Spain’s Catholic bishops have expressed fears of a conflict with the new Socialist-led government over radical plans to strip the Church of thousands of “improperly registered” lands and properties, while restricting religious education and legalising euthanasia.
“The Church isn’t seeking privileges but nor does it want to be discriminated against,” said Bishop Luis Argüello, secretary general of the bishops’ conference. “Our welfare state depends on the Spanish Church’s active role in education, health, social services and care for the elderly. Instead of considering it a residue of the past or a nest of privilege, the authorities should value its work with generosity and solidarity.”
The bishop spoke as Prime Minister Pedro Sánchez launched his “progressive coalition” with the far-left Unidas Podemos party, led by political scientist Pablo Iglesias. He told the Madrid-based Revista Ecclesia that the Church was ready to consider “a new relationship more in line with the characteristics of today’s society”, but also counted on the government to “respect the existence of religious confessions, particularly those with special roots”.
But another senior prelate urged Catholics not to fear “insignificance and invisibility, rejection and contempt”, and to “redouble efforts to proclaim the Gospel” in the new political climate. In a pastoral letter, Bishop Ginés Ramón García Beltrán of Getafe wrote: “We are concerned about the unknown, and how the plans of the Left will be fulfilled, as repeated in all the government’s proposals for an exclusive secularism. But Catholics have to be people of hope and instruments of virtue. Although we have reason to despair, we mustn’t lose confidence”.
Sánchez narrowly won a confidence vote on January 7 after promising to talk to pro-independence Catalan and Basque parties. He is committed under the coalition deal to legislation on a range of “feminist policies”, as well as for “a dignified death and euthanasia”; the scrapping of religious teaching in schools; and “facilitating recovery of assets improperly registered to the Church”.

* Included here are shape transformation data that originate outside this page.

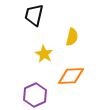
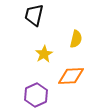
yellow semicircle: moved 4 px right, 2 px down
yellow star: rotated 12 degrees clockwise
purple hexagon: moved 1 px right
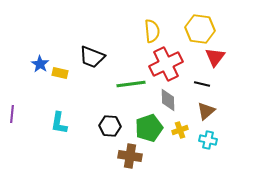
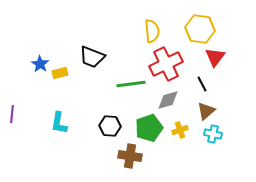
yellow rectangle: rotated 28 degrees counterclockwise
black line: rotated 49 degrees clockwise
gray diamond: rotated 75 degrees clockwise
cyan cross: moved 5 px right, 6 px up
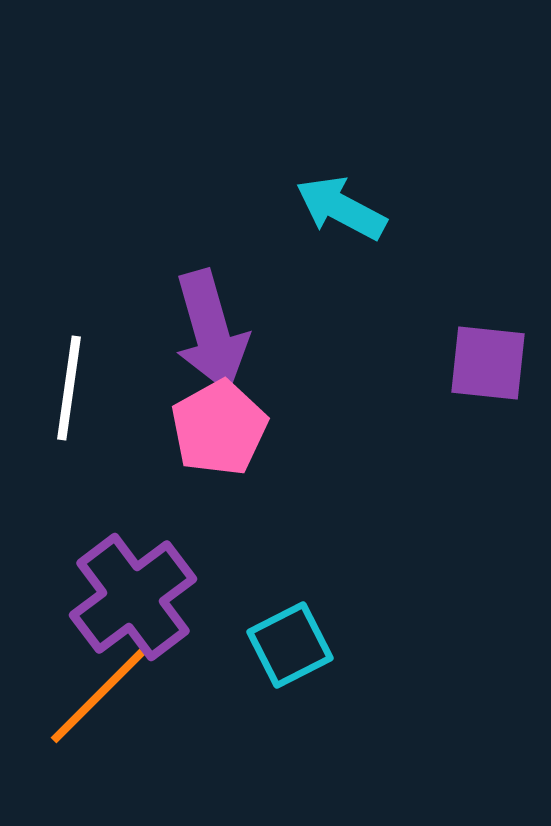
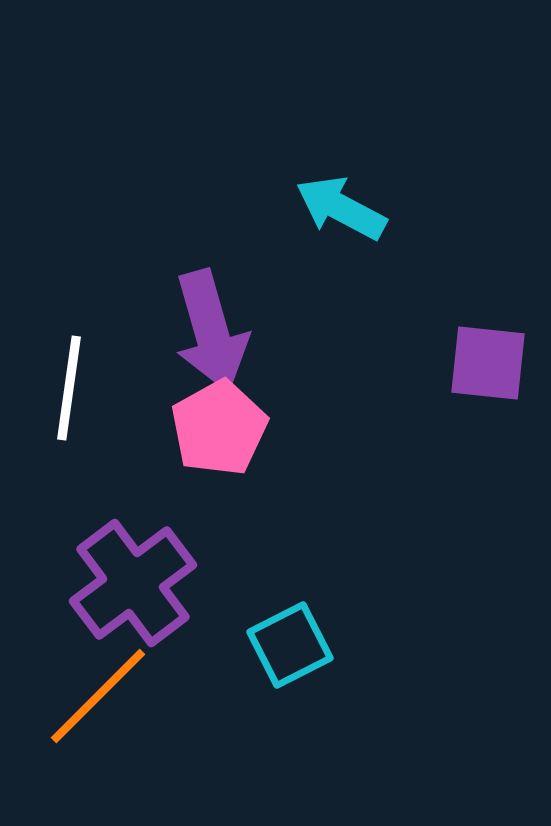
purple cross: moved 14 px up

The assets in question mostly concern lands and properties registered for religious uses in the Spanish Church’s 23,000 parishes in controversial circumstances under a 1998 mortgage law loophole, which was removed in 2015.
In a message to Sánchez, who declined the traditional inauguration oath on a Bible and crucifix, Cardinal Ricardo Blázquez of Valladolid, the bishops’ conference president, said that Church leaders would offer “loyal and generous collaboration” in helping the new government “work in service of the common good”. However, Cardinal Carlos Osoro of Madrid urged citizens to avoid being “dragged towards polarisation”, while Cardinal Antonio Cañizares Llovera of Valencia told Catholics in a pastoral letter that their country faced “a critical situation and true emergency”, and needed intensive prayer “in these times of secularisation and the eclipsing of God”.
Spain’s Catholic bishops were expected to coordinate responses to the new government during their week-long annual spiritual exercises, which coincided this week with the accreditation of a new nuncio, Archbishop Bernardito Auza, replacing the Italian Mgr Renzo Fratini, who resigned last summer after complaints of interference by the previous Sánchez government.